RIYADH: Keeping its forecast for global oil demand growth in 2023 unchanged at 2.3 million barrels per day or 2.3 percent, the Organization of the Petroleum Exporting Countries flagged downside risks to summer oil demand in its monthly report issued on Thursday.
The oil producers warned the outlook “is subject to many uncertainties, including the trend and pace of economic activity in both OECD and non-OECD countries.”
OPEC, Russia and other allies, known as OPEC+, surprised the oil market on April 2 with an announcement of adding to curbs already in place.
OPEC said the usual US seasonal demand uptick could take a hit from any economic weakness due to interest rate hikes, and the reopening of China had yet to stop a decline in global refining intake of crude.

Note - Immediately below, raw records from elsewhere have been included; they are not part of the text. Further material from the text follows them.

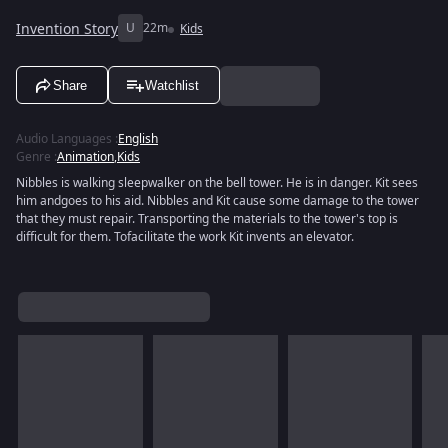
Invention Story
U
22m
Kids
Share
Watchlist
Audio Languages
:
English
Genre
:
Animation
,
Kids
Nibbles is walking sleepwalker on the bell tower. He is in danger. Kit sees
him andgoes to his aid. Nibbles and Kit cause some damage to the tower
that they must repair. Transporting the materials to the tower's top is
difficult for them. Tofacilitate the work Kit invents an elevator.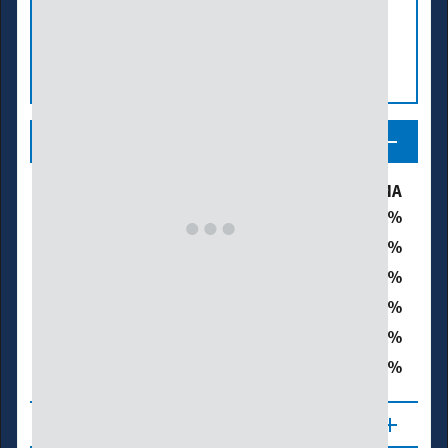
Legend
Drought & Dryness Categories
% of MA
53.1
D0 – Abnormally Dry
27.7
D1 – Moderate Drought
9.6
D2 – Severe Drought
0.0
D3 – Extreme Drought
0.0
D4 – Exceptional Drought
37.2
Total Area in Drought (D1–D4)
About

“It should be noted that potential challenges to global economic development include high inflation, monetary tightening, stability of financial markets and high sovereign, corporate and private debt levels,” OPEC said.
“The impact of the recent reopening of China has still not been sufficient to reverse the declining trend in global refinery intakes,” OPEC added.
The report also showed OPEC’s oil production fell in March, reflecting the impact of earlier output cuts pledged by OPEC+ to support the market as well as some unplanned outages.
OPEC said its March output fell by 86,000 bpd to 28.8 million bpd.